Lanz will von Güler in Bezug auf die Berlin-Wahl wissen, ob sich die CDU mit ihrem Kurs nicht auch selber in die Lage gebracht habe, möglicherweise keinen Koalitionspartner zu finden. Der Wahlkampf sei in der Tat „heftig und zugespitzt“ geführt worden, gibt Güler zu. Das betreffe aber nicht nur die Union. Sie fand die Debatte nach den Ausschreitungen der Silvesternacht und die Fokussierung auf Migranten auch nicht gut. Das hinterlasse bei ihr, die Serap heiße, „schon einen Beigeschmack“. Die Vornamen-Abfrage eines Berliner CDU-Mitglieds sei aber auch parteiintern nicht auf Zuspruch gestoßen.  

Die von CDU-Chef Merz in einer früheren Lanz-Sendung aufgebrachte Äußerung über kleine „Paschas“ sieht sie auch kritisch. „Ich hätte es an seiner Stelle so nicht gesagt“, positioniert sie sich. Allerdings komme bei der Fokussierung das Wesentliche der Debatte zu kurz. Es gehöre sich unter Demokraten nicht, „aus Friedrich Merz einen Rassisten zu machen“. 
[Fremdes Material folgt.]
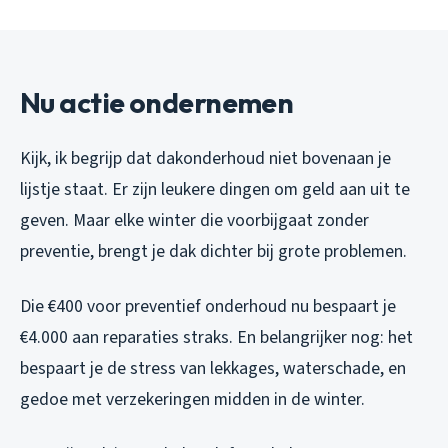
Nu actie ondernemen
Kijk, ik begrijp dat dakonderhoud niet bovenaan je
lijstje staat. Er zijn leukere dingen om geld aan uit te
geven. Maar elke winter die voorbijgaat zonder
preventie, brengt je dak dichter bij grote problemen.
Die €400 voor preventief onderhoud nu bespaart je
€4.000 aan reparaties straks. En belangrijker nog: het
bespaart je de stress van lekkages, waterschade, en
gedoe met verzekeringen midden in de winter.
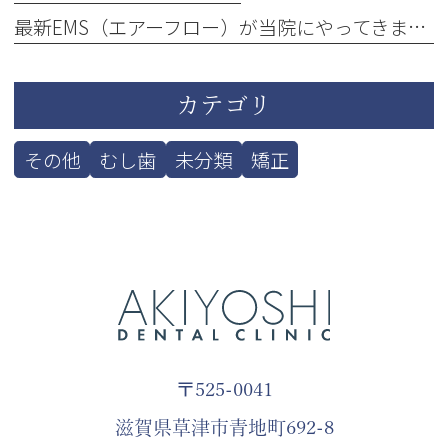
最新EMS（エアーフロー）が当院にやってきました！
カテゴリ
その他
むし歯
未分類
矯正
〒525-0041
滋賀県草津市青地町692-8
Zuspruch für Merz kommt dann aber von unerwarteter Seite: Der grüne Landrat Scherf berichtet von seinen Erfahrungen. In der Tat habe das „P-Wort Verhetzungspotential“. In der Sache aber habe Merz nicht falsch gelegen – auch wenn Scherf die Integration insgesamt als Erfolgsgeschichte sieht. „Wir haben ein Problem damit, dass wir Verhaltensweisen haben, die finde ich mit dem P-Wort eigentlich noch verniedlichend umschrieben“, sagt er.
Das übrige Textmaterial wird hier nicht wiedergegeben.